Make non-power-of-two alignments a validity error in `Layout`

Inspired by the zulip conversation about how `Layout` should better enforce `size < isize::MAX as usize`, this uses an N-variant enum on N-bit platforms to require at the validity level that the existing invariant of "must be a power of two" is upheld.

This was MIRI can catch it, and means there's a more-specific type for `Layout` to store than just `NonZeroUsize`.

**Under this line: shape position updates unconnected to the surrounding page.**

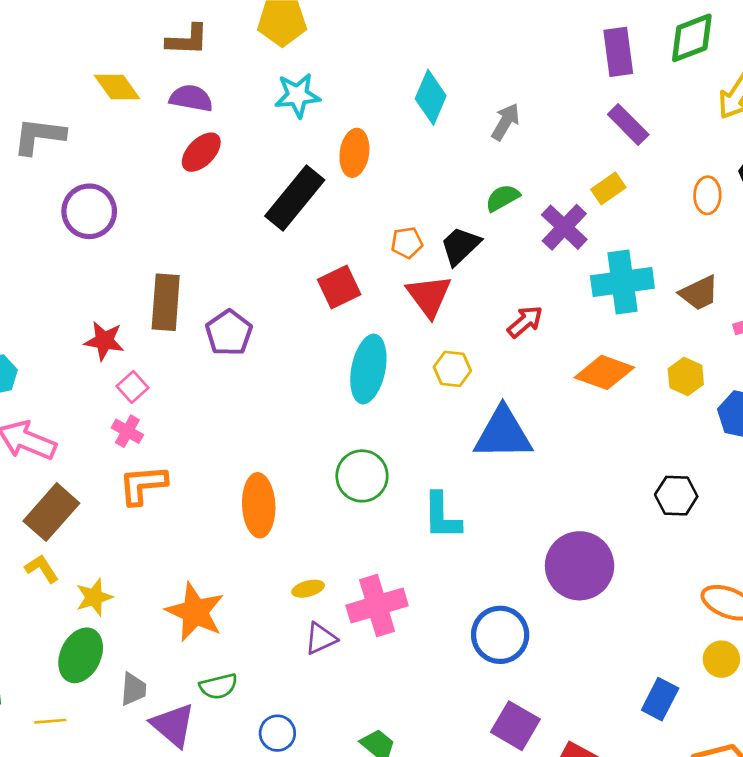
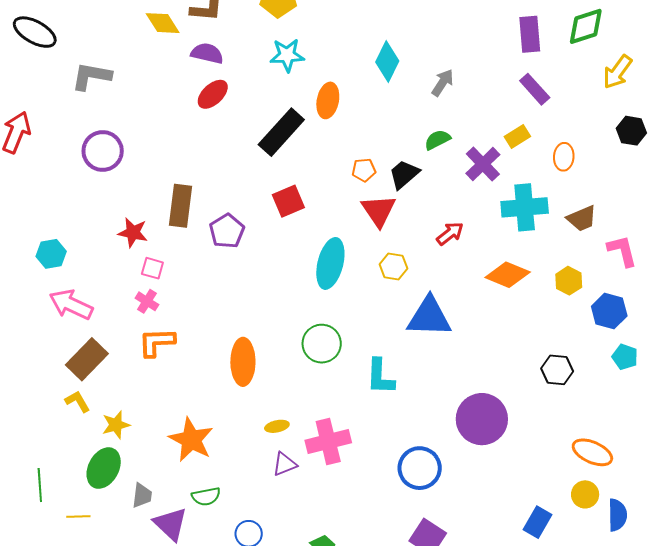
yellow diamond: (117, 87) -> (163, 23), moved
orange ellipse: (707, 195) -> (564, 157), moved
purple circle: (89, 211) -> (103, 151), moved
red square: (339, 287) -> (288, 201), moved
pink square: (133, 387) -> (152, 268), turned -35

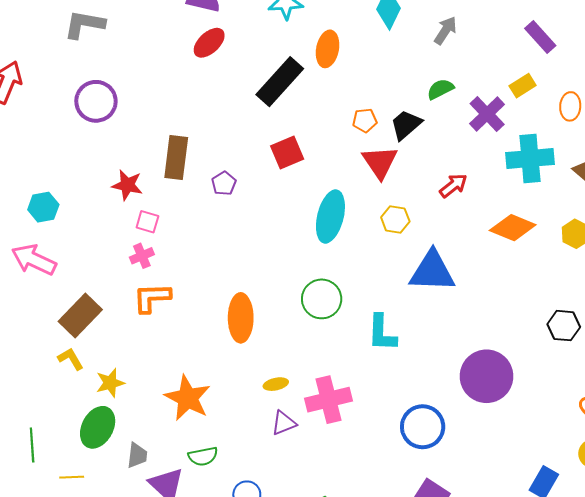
purple pentagon: (227, 231) -> (224, 183), size x0.7
pink cross: (147, 301) -> (142, 256), turned 35
pink arrow: (71, 305) -> (34, 260), moved

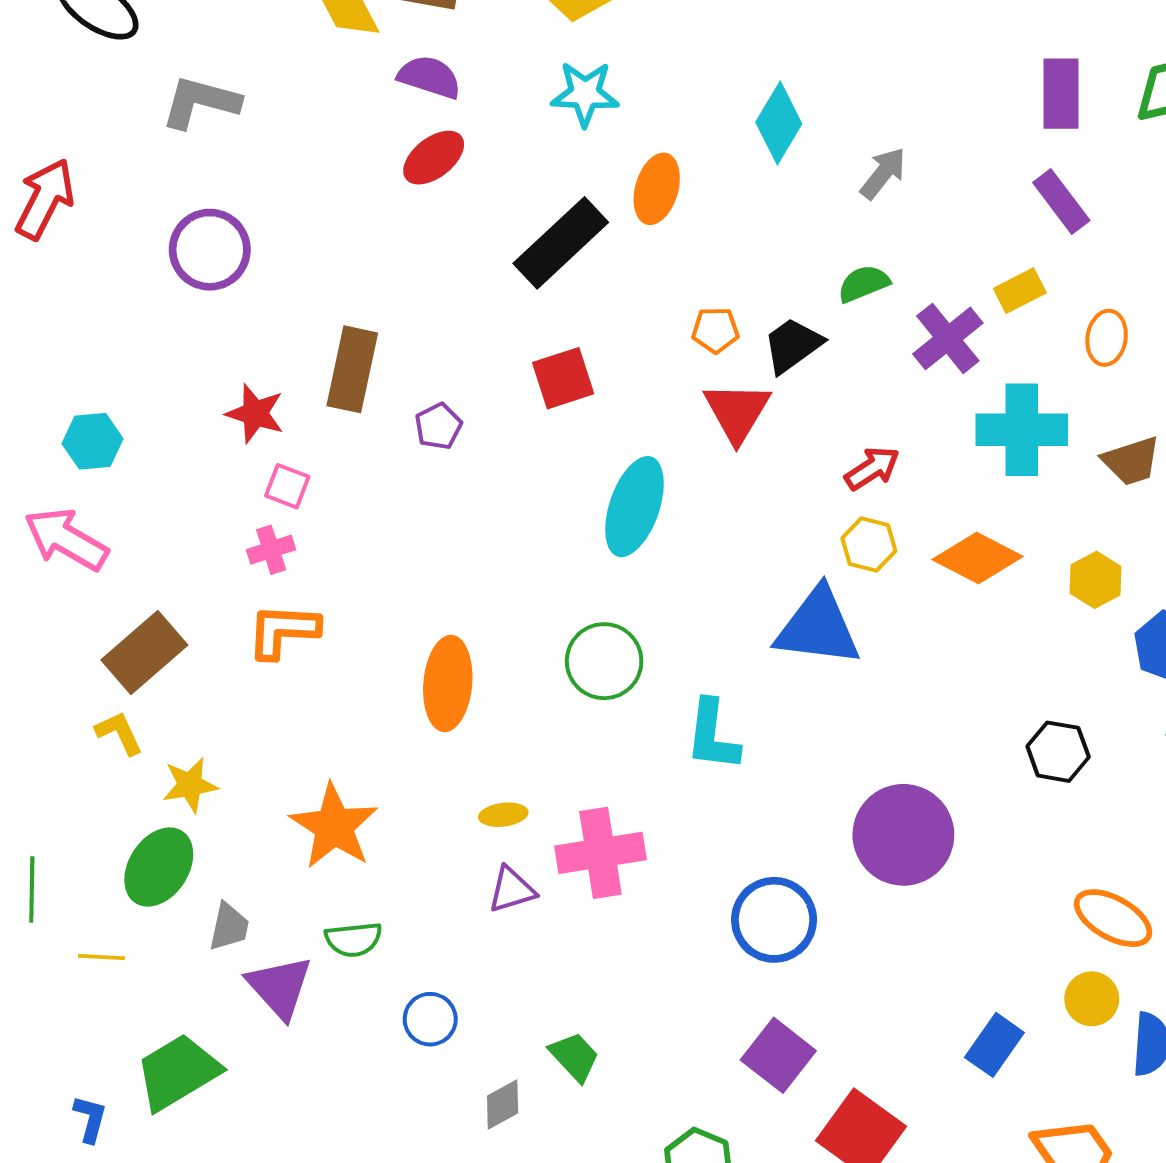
yellow hexagon: (395, 219) -> (869, 544), moved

1 files changed, 5 insertions, 6 deletions

diff --git a/library/core/src/alloc/layout.rs b/library/core/src/alloc/layout.rs
index ea639268652..4bb5e52e23a 100644
--- a/library/core/src/alloc/layout.rs
+++ b/library/core/src/alloc/layout.rs
@@ -1,7 +1,6 @@
 use crate::cmp;
 use crate::fmt;
-use crate::mem;
-use crate::num::NonZeroUsize;
+use crate::mem::{self, ValidAlign};
 use crate::ptr::NonNull;
 
 // While this function is used in one place and its implementation
@@ -40,7 +39,7 @@ pub struct Layout {
     //
     // (However, we do not analogously require `align >= sizeof(void*)`,
     //  even though that is *also* a requirement of `posix_memalign`.)
-    align_: NonZeroUsize,
+    align_: ValidAlign,
 }
 
 impl Layout {
@@ -97,8 +96,8 @@ impl Layout {
     #[must_use]
     #[inline]
     pub const unsafe fn from_size_align_unchecked(size: usize, align: usize) -> Self {
-        // SAFETY: the caller must ensure that `align` is greater than zero.
-        Layout { size_: size, align_: unsafe { NonZeroUsize::new_unchecked(align) } }
+        // SAFETY: the caller must ensure that `align` is a power of two.
+        Layout { size_: size, align_: unsafe { ValidAlign::new_unchecked(align) } }
     }
 
     /// The minimum size in bytes for a memory block of this layout.
@@ -117,7 +116,7 @@ impl Layout {
                   without modifying the layout"]
     #[inline]
     pub const fn align(&self) -> usize {
-        self.align_.get()
+        self.align_.as_nonzero().get()
     }
 
     /// Constructs a `Layout` suitable for holding a value of type `T`.